Open pemensik opened 5 years ago
This looks like a problem that is fixed in one of these issues. https://github.com/NLnetLabs/unbound/commit/474afc9016d34a98537a97cc94e14d329c7d8aeb https://github.com/NLnetLabs/unbound/commit/c6369e9ffa59eb5a9f714f57810ab6ed389866b7 specifically the first one one address type that could cause it to fail.
So, updating to the code repository version may fix that problem. It is the auth-zone code, and not really dnssec-trigger. dnssec-trigger is also active I guess, during network start. Thanks for the stacktrace and report, by the way.
In any case, the new https://github.com/NLnetLabs/unbound/commit/c26fc8494538cba37ad15f13c1e80cb48fea3d0b auth zone logging code could be useful to diagnose the trouble more clearly if the existing fixes do not cover the issues you are facing. They log at verbosity high levels, with more information why unbound is doing lookups. (edit to fix commit link)
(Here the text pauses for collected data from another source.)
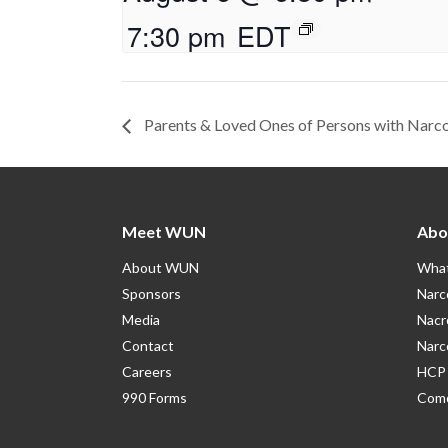
7:30 pm
EDT
Parents & Loved Ones of Persons with Narc
Meet WUN
Abo
About WUN
What
Sponsors
Narc
Media
Nacr
Contact
Narc
Careers
HCP 
990 Forms
Como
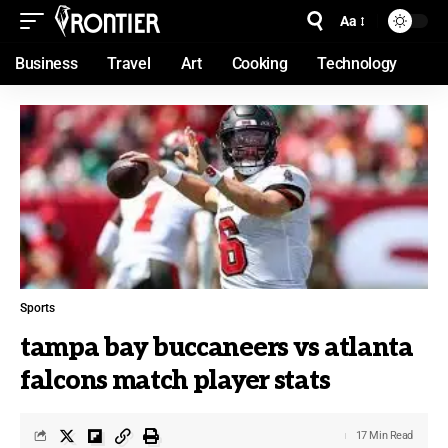
Aa
Business
Travel
Art
Cooking
Technology
Sports
tampa bay buccaneers vs atlanta
falcons match player stats
17 Min Read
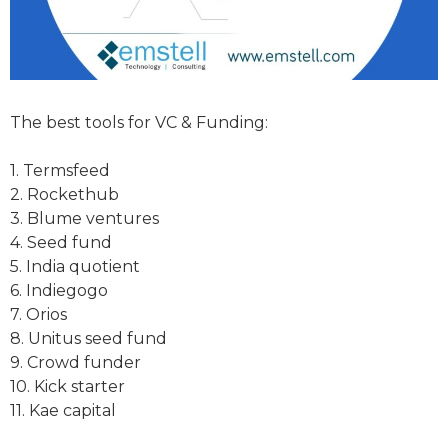
The best tools for VC & Funding:
1. Termsfeed
2. Rockethub
3. Blume ventures
4. Seed fund
5. India quotient
6. Indiegogo
7. Orios
8. Unitus seed fund
9. Crowd funder
10. Kick starter
11. Kae capital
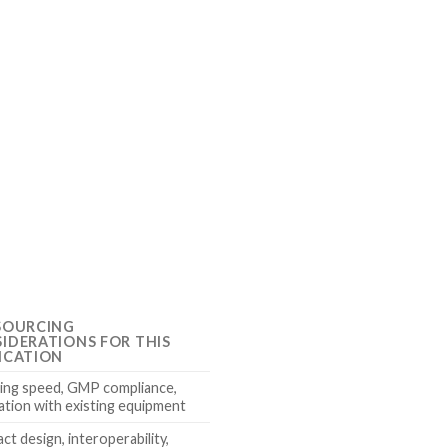
SOURCING
IDERATIONS FOR THIS
ICATION
ing speed, GMP compliance,
ation with existing equipment
t design, interoperability,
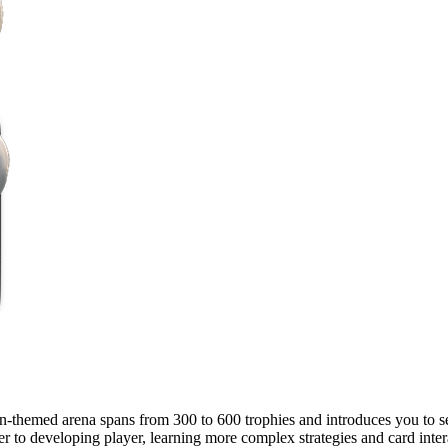
n-themed arena spans from 300 to 600 trophies and introduces you to se
r to developing player, learning more complex strategies and card inter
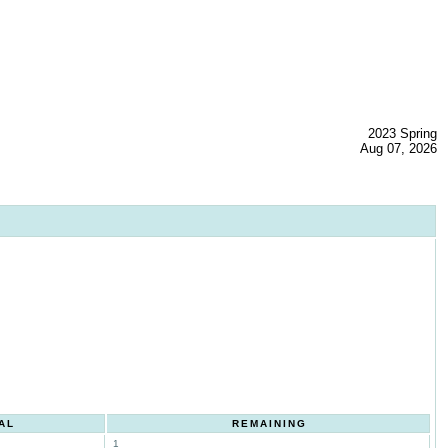
2023 Spring
Aug 07, 2026
AL
REMAINING
1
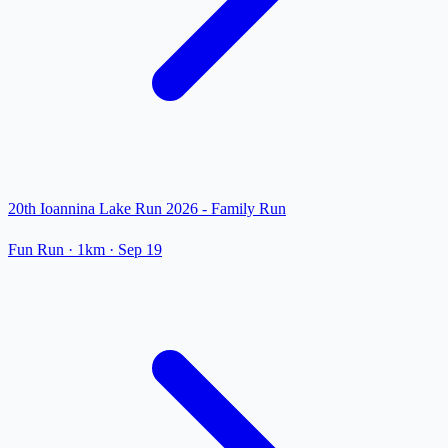
20th Ioannina Lake Run 2026 - Family Run
Fun Run
· 1km
·
Sep 19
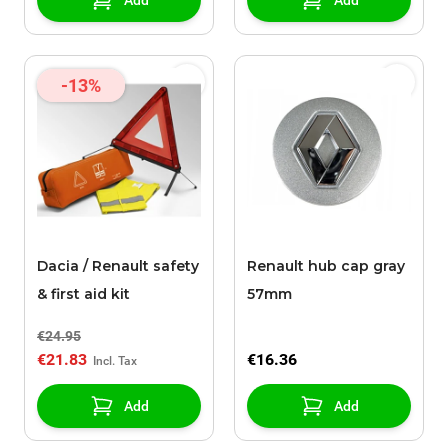
Add
Add
-13%
Dacia / Renault safety
Renault hub cap gray
& first aid kit
57mm
€24.95
€21.83
€16.36
Add
Add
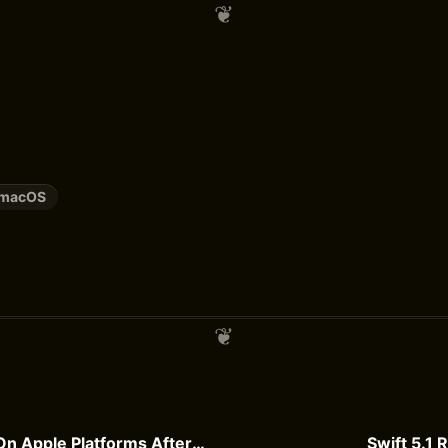
macOS
Evolving Swift On Apple Platforms After ABI Stability
Swift 5.1 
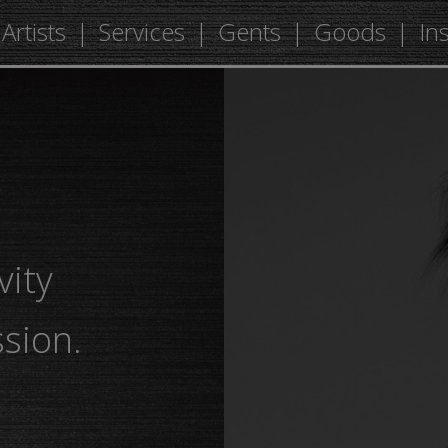
Artists
Services
Gents
Goods
In
vity
sion.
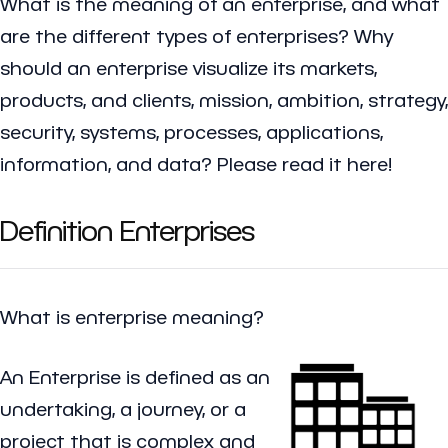
What is the meaning of an enterprise, and what
are the different types of enterprises? Why
should an enterprise visualize its markets,
products, and clients, mission, ambition, strategy,
security, systems, processes, applications,
information, and data? Please read it here!
Definition Enterprises
What is enterprise meaning?
An
Enterprise
is defined as an
undertaking, a journey, or a
project that is complex and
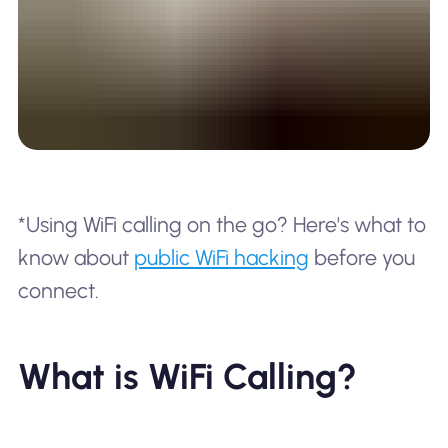
*Using WiFi calling on the go? Here's what to
know about
public WiFi hacking
before you
connect.
What is WiFi Calling?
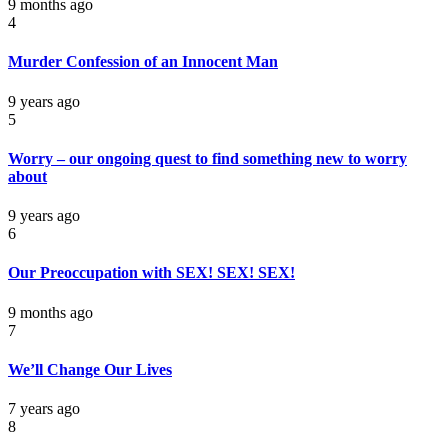
9 months ago
4
Murder Confession of an Innocent Man
9 years ago
5
Worry – our ongoing quest to find something new to worry
about
9 years ago
6
Our Preoccupation with SEX! SEX! SEX!
9 months ago
7
We’ll Change Our Lives
7 years ago
8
Thanks for points to release. Unfortunately, it crashed to me again recently with version containing all those commits. Again on root zone check. Backtrace on bugzilla comment
Added a new commit that fixes the scan_addr that is referenced in the memmove from the backtrace, so that it is zeroed when the list is freed. That should stop that from getting used if the lookups fail and it points to the result of a previous scan. But I did not reproduce the issue, so although this fixes elements from the failure and stacktrace, I cannot say for sure. Thanks for the detailed stack traces, by the way, those are very helpful.
It seems this issue is related to some action done by dnssec-trigger we are using. It happens sometime on Fedora, bug #1667387. We were not able to find a reason for it, maybe you could help us?
Happens often in version 1.8.3, but I think it happens sometime in 1.9.x sometime.